There are three different game modes within Bombliss on the Famicom. The first is “Contest,” which scores as previously described, with you trying to clear a play area as quickly as possible to manage as close of a score to 100 as you can.
The next is “Puzzle,” which includes nine Levels, with 10 stages each. In Puzzle, there are a specific number of pieces you’ll receive in each, and your goal is to blow up all of the blocks by the time you run out of available pieces. Which isn’t just a matter of placing the tetrominoes in the correct place, but also with the bomb within the tetrominoes in the proper alignment as well, to maximize your explosion range. Which is to say that, in the first Puzzle, you can place both five-block pieces flat on the bottom of the play area like you’re supposed to and still lose. Things get more complicated from there.
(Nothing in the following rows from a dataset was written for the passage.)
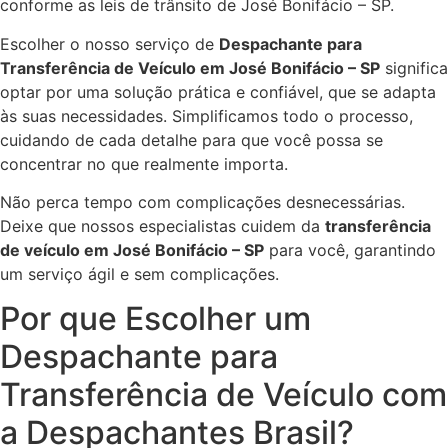
conforme as leis de trânsito de José Bonifácio – SP.
Escolher o nosso serviço de
Despachante para
Transferência de Veículo em José Bonifácio – SP
significa
optar por uma solução prática e confiável, que se adapta
às suas necessidades. Simplificamos todo o processo,
cuidando de cada detalhe para que você possa se
concentrar no que realmente importa.
Não perca tempo com complicações desnecessárias.
Deixe que nossos especialistas cuidem da
transferência
de veículo em José Bonifácio – SP
para você, garantindo
um serviço ágil e sem complicações.
Por que Escolher um
Despachante para
Transferência de Veículo com
a Despachantes Brasil?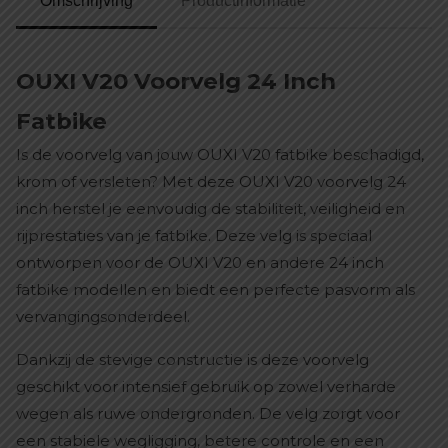
Omschrijving
Productinformatie
OUXI V20 Voorvelg 24 Inch
Fatbike
Is de voorvelg van jouw OUXI V20 fatbike beschadigd,
krom of versleten? Met deze OUXI V20 voorvelg 24
inch herstel je eenvoudig de stabiliteit, veiligheid en
rijprestaties van je fatbike. Deze velg is speciaal
ontworpen voor de OUXI V20 en andere 24 inch
fatbike modellen en biedt een perfecte pasvorm als
vervangingsonderdeel.
Dankzij de stevige constructie is deze voorvelg
geschikt voor intensief gebruik op zowel verharde
wegen als ruwe ondergronden. De velg zorgt voor
een stabiele wegligging, betere controle en een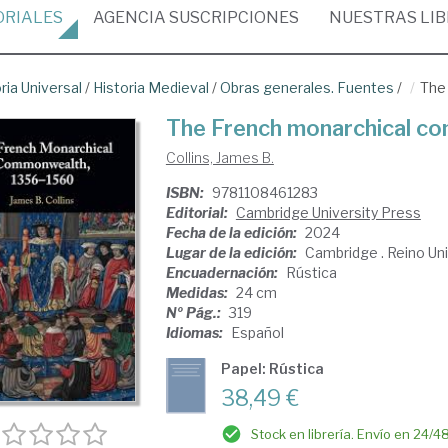
ORIALES
AGENCIA
SUSCRIPCIONES
NUESTRAS
LI
ria Universal
/
Historia Medieval
/
Obras generales. Fuentes
/
The
The French monarchical c
Collins, James B.
ISBN:
9781108461283
Editorial:
Cambridge University Press
Fecha de la edición:
2024
Lugar de la edición:
Cambridge . Reino Un
Encuadernación:
Rústica
Medidas:
24 cm
Nº Pág.:
319
Idiomas:
Español
Papel: Rústica
38,49 €
Stock en librería. Envío en 24/4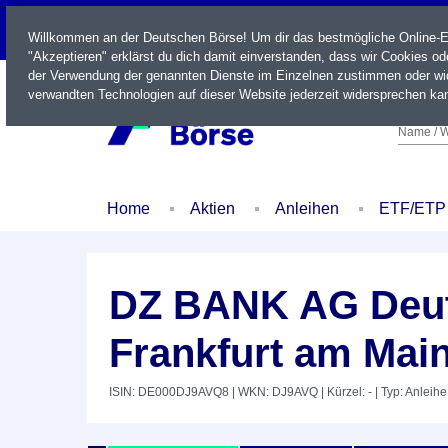
LIVE
Willkommen an der Deutschen Börse! Um dir das bestmögliche Online-Erl
"Akzeptieren" erklärst du dich damit einverstanden, dass wir Cookies o
der Verwendung der genannten Dienste im Einzelnen zustimmen oder wid
verwandten Technologien auf dieser Website jederzeit widersprechen kan
Name / W
Home
Aktien
Anleihen
ETF/ETP
DZ BANK AG Deut
Frankfurt am Main
ISIN: DE000DJ9AVQ8
| WKN: DJ9AVQ
| Kürzel: -
| Typ: Anleihe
The third mode, “Construction,” allows you to create your own Bombliss stages. Which maybe means nothing to you, or everything to you, depending on the kind of mind for Tetris you’ve got.
Bombliss was not a one and done concept for Tetris. This was it for Chunsoft, but Tose would end up porting the game (with some changes) to the Game Boy in 1995 alongside Bullet-Proof Software as Tetris Blast, and an enhanced Game Boy Color edition, Super Bombliss, would release in 1998. Tetris 2 + Bombliss received a Super Famicom port, Super Tetris 2 + Bombliss, which enhances the game for the 16-bit system. It’s the same base game, but it looks and sounds different due to the more powerful hardware, and it also removed the Construction mode. Versions of Super Tetris 2 + Bombliss would end up on various home computer platforms, as well, from Windows and Macintosh to PC-98.
Beyond that, multiple Tetris releases would include a Bombliss mode without advertising it in the game’s title. Tetris Party Deluxe, the physical (and expanded) edition of Tetris Party for the Nintendo Wii and DS, is one such game, while Tetris: Axis for the Nintendo 3DS is another. In both cases, Hudson Soft was the developer, with the publishers varying by region. Tetris: Axis released in 2013, which means it’s been awhile since we’ve had a Bombliss variant. Whether by re-releasing one of the original versions of Tetris 2 + Bombliss, or once again including the mode in a modern, new Tetris, we’re due for a return to Chunsoft’s original idea.